Al escribir estas líneas acaba la octava etapa que fue de la boliviana Uyuni a la Salta argentina. En motos se produjo una fiera batalla entre los franceses Soultrait y Michael Metge. El catalán Joan Barreda quedó relegado a la tercera posición. En coches domina el galo ultrafavorito Sébastien Loeb. El catalán Nani Roma le pisaba los talones pero en esta etapa ha de haber sufrido un percance grave pues en este momento aún no llega a la meta de Salta.

Las tres últimas etapas han sido especialmente difíciles, ante los incontrolables berrinches de la intemperie. De hecho la sexta, de Oruro a La Paz debió de plano suspenderse, y los equipos se trasladaron por carretera.

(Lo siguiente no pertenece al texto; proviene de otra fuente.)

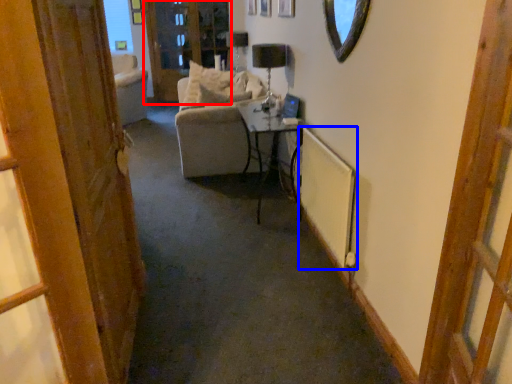 Question: Which object is closer to the camera taking this photo, screen door (highlighted by a red box) or radiator (highlighted by a blue box)?

Choices:
 (A) screen door
 (B) radiator

Answer: (B)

La tormenta no cesa, y ha obligado a eliminar sectores y a mover los puntos de control. Los indicadores en las dos especiales prácticamente se volvieron invisibles. Sin embargo la dirección de la carrera, a cargo del catalán Marc Coma, decidió mantener, ora sí que contra viento y arena el calendario.

Planearon iniciar las arrancadas simultáneamente. Modificaron incluso varios indicadores, no obstante mientras el levante arreciaba vieron acercarse ya amenazantes nubarrones, obligándolos rápidamente a suprimir itinerarios, atravesar varios arroyos no dilatados al librar interminables zonas altamente riesgosas.

En esta edición, gracias a los dioses Aymara, no se ha producido ningún accidente fatal, y esperamos que no los haya. Hay sí heridos serios, una multitud de vehículos hechos pedazos y un torrente de lágrimas y maldiciones. El mítico Carlos Sainz convirtió su Peugeot en chatarra.

Usted, dilecto y conocedor lector, también puede seguir las incidencias del mágico Rally a través de internet (nuestra televisión, ay, olvídela). Vaya al sitio oficial del Dakar en  http://www.dakar.com/dakar/2017/es. También es muy bueno y está muy al corriente el periódico peruano El Comercio.

En un mundo dominado por la ficción, la falsedad y las apariencias, en el cual la más intrépida aventura de un habitante de las ciudades es el de salir a pasear el perro a las once de la noche, no deja de ser refrescante y estimulante participar, aunque sea desde la pantalla, de la real, auténtica y magnífica epopeya de los guepardos de arena.

Nota Bene. En el momento de enviar a máquinas este texto, la dirección del Dakar anuncia que debido a las tormentas cancela la novena etapa de Salta a Chilecito. Sigamos atentos.